Have women done better or worse than men during the recent recession? As we begin to show signs of coming out of our long slump, how are women being affected? According to a recent study, women did better than men during the recession, avoiding many of the steep job cuts that affected men. However, their economic recovery rate is currently much worse than men’s—women just aren’t getting hired back on at the same rate that men are.
The Wall Street Journal reports:
Women may have fared better than men during the recession but they’re not doing as well in the recovery.
The recent recession was labeled by some a “man-cession,” because of sharp employment cuts in male-dominated fields. During the downturn, which ran from late-2007 to mid-2009, sectors such as manufacturing and construction shed millions of jobs, sending the unemployment rate for men into the double digits. But as the economy has recovered, men have been making up lost ground in the labor market faster than women.
“2010 is a year where men had a recovery and women didn’t,” said Betsey Stevenson, the Labor Department’s chief economist.
The unemployment rate for men, on average, was 10.5% last year.

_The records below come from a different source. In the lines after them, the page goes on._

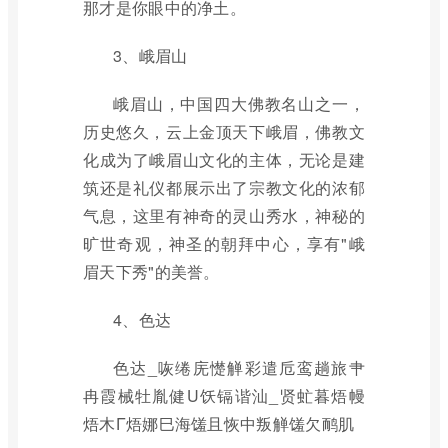
那才是你眼中的净土。
3、峨眉山
峨眉山，中国四大佛教名山之一，
历史悠久，云上金顶天下峨眉，佛教文
化成为了峨眉山文化的主体，无论是建
筑还是礼仪都展示出了宗教文化的浓郁
气息，这里有神奇的灵山秀水，神秘的
旷世奇观，神圣的朝拜中心，享有"峨
眉天下秀"的美誉。
4、色达
色达_咴绻庑憷觯彩遣卮鸾趟旅肀
冉霞械牡胤健U饫镉谐汕_贤虻暮焐幔
焐木Γ焐娜巳海馐且恢中叛觯馐欠鸸肌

By April it had declined 1.1 points to 9.4%, the Labor Department said Friday. Joblessness among women was less common: Their unemployment rate was 8.6% on average last year. But women are struggling to nudge their joblessness down. By April, the unemployment rate for women had fallen just 0.2 points to 8.4%.
A large part of the problem is that women are disproportionately represented in state and local governments—and that is where many jobs are being cut now.
“It was a very broad and deep recession for everybody,” said Heidi Hartmann, president of the Institute for Women’s Policy Research, but “where the cuts have affected women more than men is in state and local government.”
What do you think—what’s the economic forecast for women? What lies ahead for women’s changing roles in the post-recession workplace?